Single by Billy Talent

from the album Billy Talent
- Released: December 23, 2003
- Genre: Post-hardcore, pop punk
- Length: 2:40
- Label: Atlantic
- Songwriter: Billy Talent
- Producer: Gavin Brown

Billy Talent singles chronology
| "Try Honesty" (2003) | "The Ex" (2003) | "River Below" (2004) |

Music video
- "The Ex" on YouTube

= The Ex (song) =

"The Ex" is a song by Canadian alternative rock band, Billy Talent, released December 23, 2003 which served as the second single off their debut self-titled album via Atlantic Records.

==Music video==
The video for "The Ex," directed and edited by filmmaker and former musician, Shawn Maher in collaboration with the band themselves, was released January 2004. Composed entirely of live performance footage, the video captures the raw and frenzied atmosphere of a Billy Talent concert, showcasing the group playing the track on stage to an energized audience of their fans.

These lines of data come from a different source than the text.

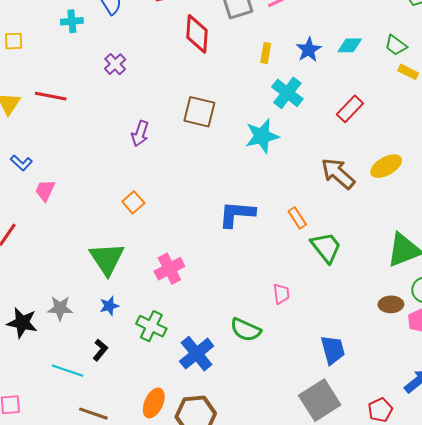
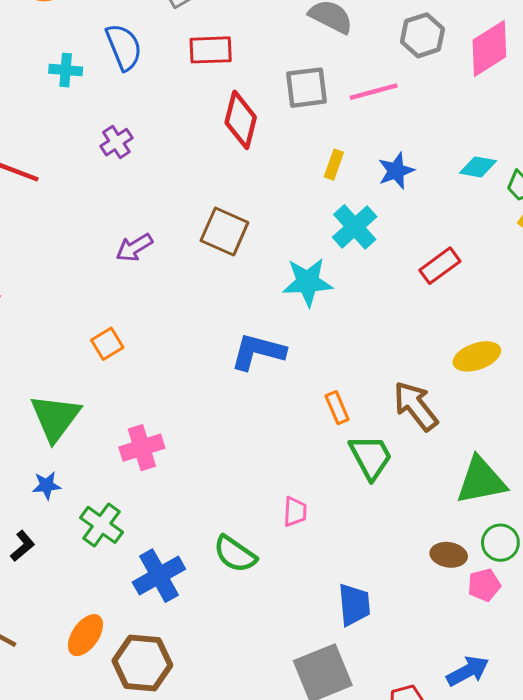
cyan diamond: (350, 45) -> (478, 167), moved
purple arrow: (140, 134) -> (134, 248), turned 30
brown arrow: (338, 174) -> (416, 406), moved
blue L-shape: (237, 214) -> (258, 352), moved

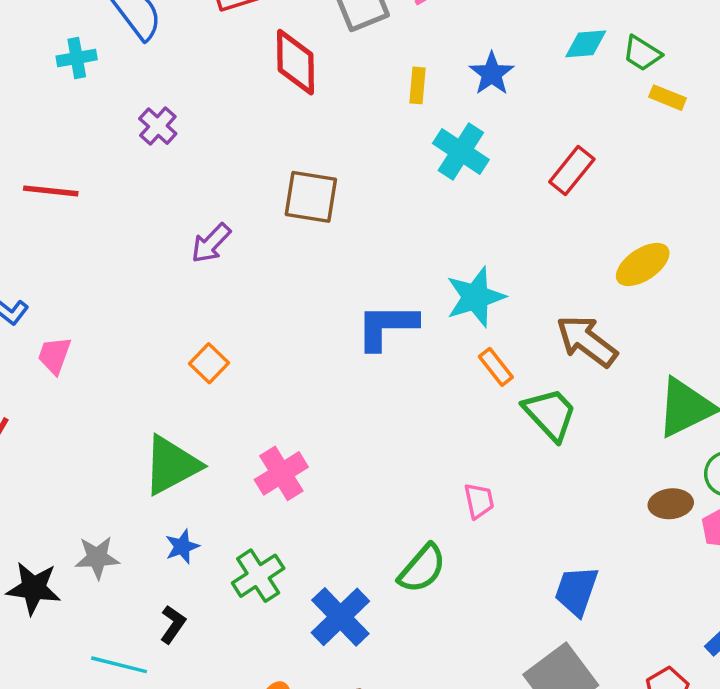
cyan star: (308, 282) -> (475, 297), moved
green triangle: (55, 418) -> (171, 465), turned 40
green cross: (101, 525) -> (258, 576), turned 36
green semicircle: (235, 554) -> (422, 568), turned -69
blue trapezoid: (354, 605) -> (576, 591), turned -141

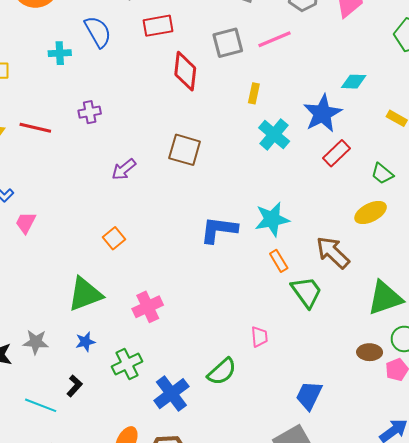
green trapezoid: (642, 53) -> (382, 174), moved
blue star: (492, 74) -> (322, 113), moved, size x1.5
purple cross: (158, 126) -> (90, 112), moved, turned 30

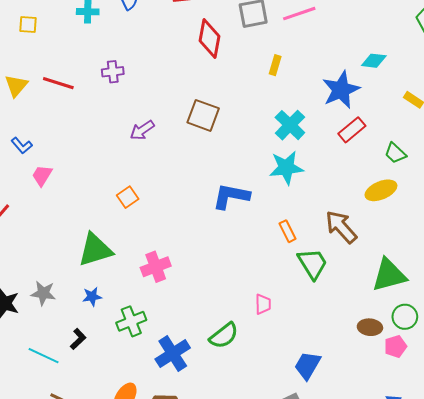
cyan cross: (274, 134) -> (290, 125), moved
cyan star: (272, 219) -> (286, 168), moved

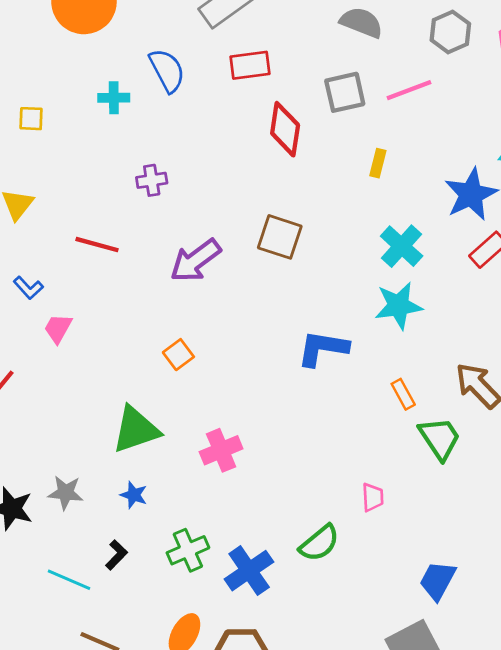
red line: (58, 83) -> (97, 245), moved
purple arrow: (142, 130) -> (195, 260), size x1.5
blue star: (92, 297) -> (134, 495), turned 30
green cross: (131, 321) -> (188, 550), moved

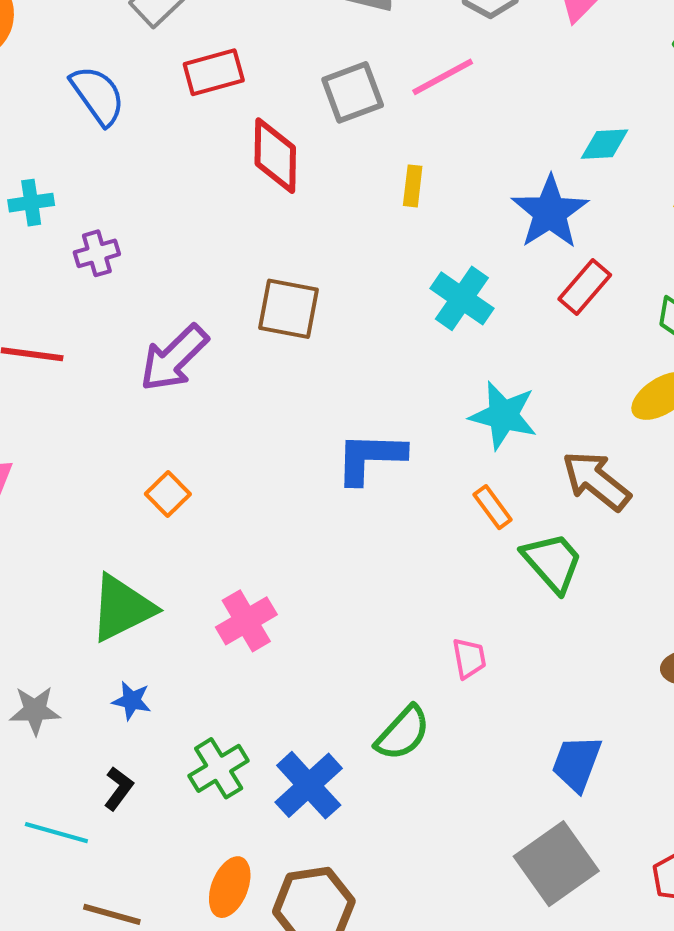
cyan cross: (114, 98) -> (31, 203), moved
cyan star: (398, 306) -> (503, 415), moved, turned 30

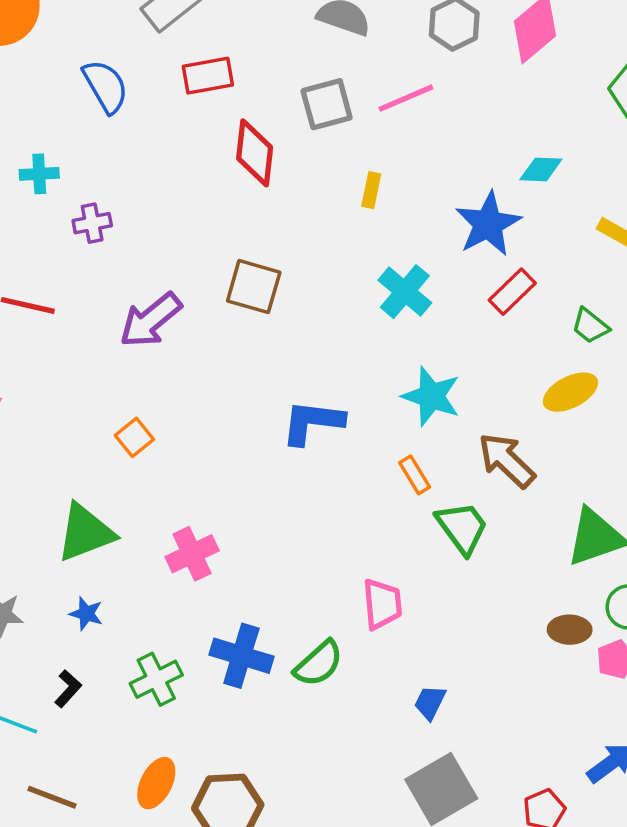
pink trapezoid: (469, 658) -> (382, 604), size x1.4
blue trapezoid: (577, 763) -> (430, 702), moved, size x0.7
blue cross: (309, 785) -> (241, 656), moved, turned -36

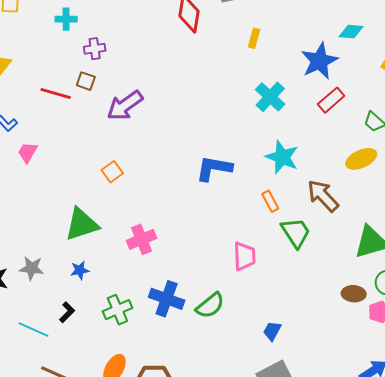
brown square: (254, 287) -> (86, 81), moved, size x0.6
pink trapezoid: (382, 604) -> (244, 256), moved
blue star: (86, 614) -> (80, 270), turned -30

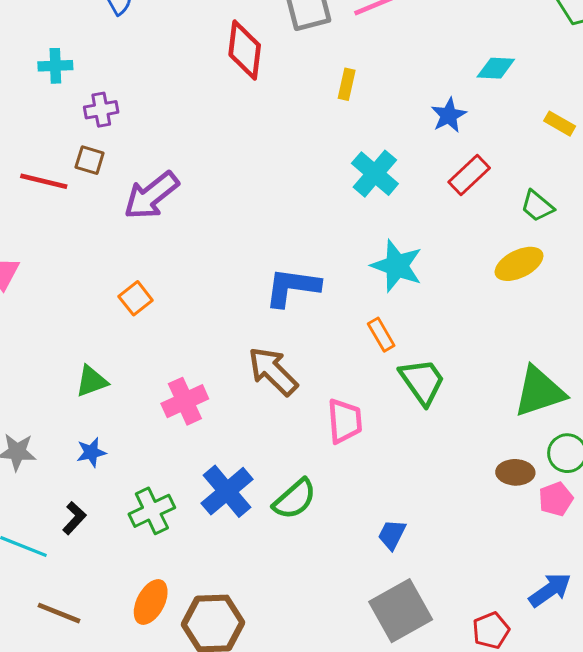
blue star: (319, 61) -> (449, 115), size x0.6
brown arrow: (323, 196) -> (273, 371), moved
green triangle: (82, 224) -> (92, 381), size x0.6
blue cross: (167, 299) -> (227, 491), turned 32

The primary scenes of the video were filmed at The Capital Music Hall in Ottawa, Ontario, while the wide crowd shots and additional performance angles, utilizes footage from the band's 2003 appearance on MTV2 live music TV series, "Pepsi Breakout" at Macewan Hall in Calgary, Alberta.

==Track listing==

CD Single
| No. | Title | Length |
|---|---|---|
| 1. | "The Ex" | 2:40 |
| 2. | "Waiting Room (Fugazi cover)" (Live) | 2:52 |
| Total length: |  | 5:32 |

UK 7" Single
| No. | Title | Length |
|---|---|---|
| 1. | "The Ex" | 2:40 |
| 2. | "Try Honesty" (Acoustic) | 4:20 |
| Total length: |  | 7:00 |

==Chart performance==

| Chart (2004) | Peak position |
|---|---|
| UK Singles (Official Charts) | 61 |
| UK Rock & Metal (Official Charts) | 3 |

==Certifications==

| Region | Certification | Certified units/sales |
| Canada (Music Canada) | Gold | 40,000^{‡} |
^{‡} Sales+streaming figures based on certification alone.